According to some embodiments of the present invention, the method of inspecting a semiconductor device may further include loading a second wafer onto the chuck while removing the foreign material from the rear surface of the wafer.

A semiconductor device inspection apparatus according to another aspect of the present invention for achieving the above object includes a chuck provided with a plurality of vacuum holes for vacuum adsorption of a wafer on which semiconductor devices are formed, and a chuck connected to the vacuum holes and within the vacuum holes. A vacuum providing unit for providing a vacuum pressure, a probe card disposed above the chuck for electrical inspection of the semiconductor elements, and a vacuum pressure inside the vacuum holes after the wafer is loaded on the chuck And, based on the measurement result of the vacuum pressure, it determines whether there is a foreign material on the rear surface of the wafer, and includes a process control unit for controlling the electrical inspection process of the semiconductor devices according to the presence of the foreign material. can do.

According to some embodiments of the present invention, the process control unit may include a pressure sensor connected to a vacuum pipe connecting the vacuum holes and the vacuum providing unit.
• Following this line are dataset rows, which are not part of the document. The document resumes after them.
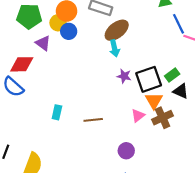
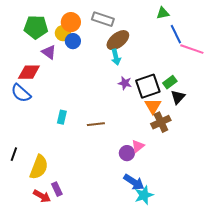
black triangle: (181, 91) -> (178, 97), turned 49
pink triangle: (138, 116) -> (138, 146), moved

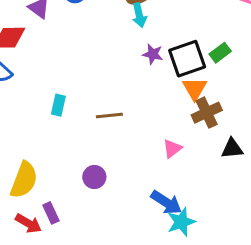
black triangle: (178, 97) -> (232, 149), moved, turned 42
purple circle: (127, 153) -> (94, 177), moved

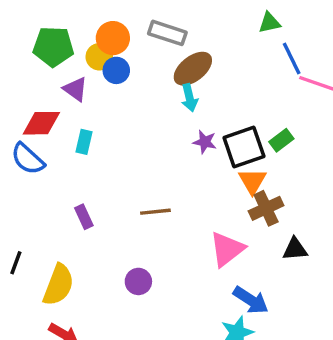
cyan rectangle: (58, 105) -> (84, 142), moved
pink triangle: (172, 149) -> (227, 249), size x1.6
blue arrow: (166, 202) -> (251, 300), moved
purple rectangle: (51, 213) -> (84, 217), moved

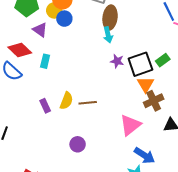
brown ellipse: (193, 69) -> (110, 18), turned -45
red diamond: (41, 123) -> (20, 50), turned 45
yellow semicircle: (58, 285) -> (66, 101), moved, size x0.7

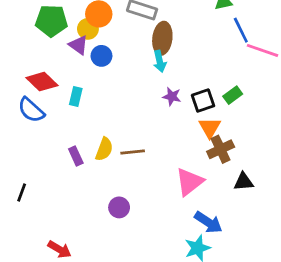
blue circle: (64, 19) -> (101, 56), moved
purple triangle: (40, 30) -> (78, 45), moved
black square: (140, 64) -> (203, 101), size x0.7

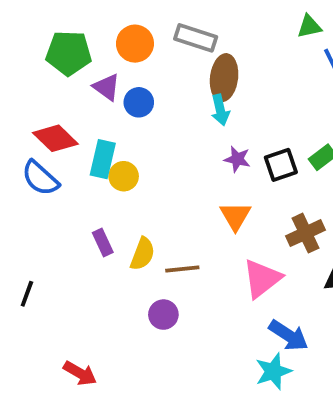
yellow circle: (88, 29) -> (124, 176), moved
cyan rectangle: (76, 96) -> (103, 159), size x1.4
orange triangle: (210, 128) -> (235, 216), moved
yellow semicircle: (104, 149) -> (143, 254), moved
brown line: (133, 152) -> (182, 269), moved

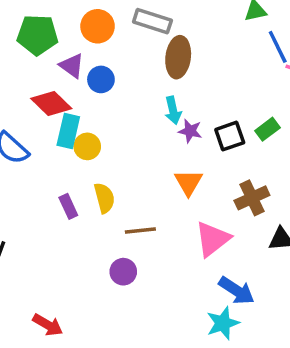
cyan arrow: (220, 110) -> (173, 110), moved
red diamond: (55, 138) -> (51, 103), moved
yellow semicircle: (143, 254) -> (104, 198), moved, turned -36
According to some embodiments of the present invention, the semiconductor device inspection apparatus includes: a wafer transfer unit for loading the wafer on the chuck and unloading the wafer from the chuck, and removing the foreign matter from the rear surface of the wafer. A wafer cleaning unit for cleaning may be further included, and the wafer transfer unit may transfer the wafer from the chuck to the wafer cleaning unit when it is determined that the foreign material is present on the rear surface of the wafer.

According to some embodiments of the present invention, the wafer cleaning unit includes a support member for supporting an edge portion of the wafer, and a carrier gas and dry ice particles are sprayed onto the rear surface of the wafer, and the A spray nozzle for separating foreign substances and a suction nozzle for sucking and removing the separated foreign substances may be included.

According to some embodiments of the present invention, the spray nozzle and the suction nozzle have a bar shape extending in a horizontal direction, and one end of the spray nozzle and the suction nozzle is disposed to correspond to a rear central portion of the wafer. , The spray nozzle and the other end portions of the suction nozzle are disposed to correspond to the rear edge of the wafer, and the wafer cleaning unit includes a nozzle vertical driving unit that raises the spray nozzle and the suction nozzle to be adjacent to the rear surface of the wafer And, a nozzle rotation driving unit for rotating the injection nozzle and the suction nozzle may be further included.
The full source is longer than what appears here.